Although several pattern repositories support the collections of patterns, patterns from different languages are sometimes treated only as a simple interconnected set and are not organized in pattern languages (e.g., [41, 31]). However, a pattern language is more than a collection of patterns. It reflects the higher-level domain for which the patterns are relevant [8], e.g., for realizing cloud applications. A few repositories organize patterns in pattern languages (e.g., [40, 30]), but do not explicitly reflect cross-domain relations between patterns in different languages. This knowledge is hidden in individual pattern descriptions. However, without explicitly cross-domain relations, and without the context in which these relations are relevant, it is difficult to identify relevant patterns for a given problem. This means that it must be possible (i) to assign patterns to a particular pattern language, (ii) to document cross-domain relations, and (iii) to specify the context in which a set of patterns and their relations are relevant.
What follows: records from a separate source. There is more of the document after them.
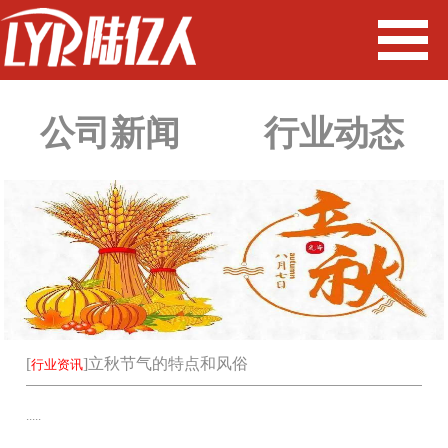
公司新闻
行业动态
[
]
立秋节气的特点和风俗
行业资讯
.....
To tackle these issues, we introduce a concept to explicitly document cross-domain knowledge relevant for a particular problem context. For this, patterns and their relations from different pattern languages can be selected and further relations can be defined as relevant in a specific context. The relations between patterns of different languages are cross-language relations that express cross-domain knowledge. Thus, it is possible to combine and extend pattern languages – a truly living network of patterns. Based on our previous experience with pattern repositories, we show how support for the concept can be integrated into the tool chain of an existing pattern repository. We also present a prototype that supports multiple pattern languages and their dynamical combination by using the new concept. The remainder of the paper is structured as follows: Section 2 describes fundamentals and a motivating scenario, Section 3 introduces our concept and tooling for it. We further present a use case in Section 4. Finally, Section 5 describes related work and Section 6 concludes the paper.

Figure 1: Patterns and relations of multiple pattern languages: Cloud computing patterns [18], enterprise integration patterns [22], and security patterns [37].

2 Background and Motivation

In this section, we first introduce patterns and pattern languages and then motivate that for real-world problems often patterns from multiple domains have to be considered.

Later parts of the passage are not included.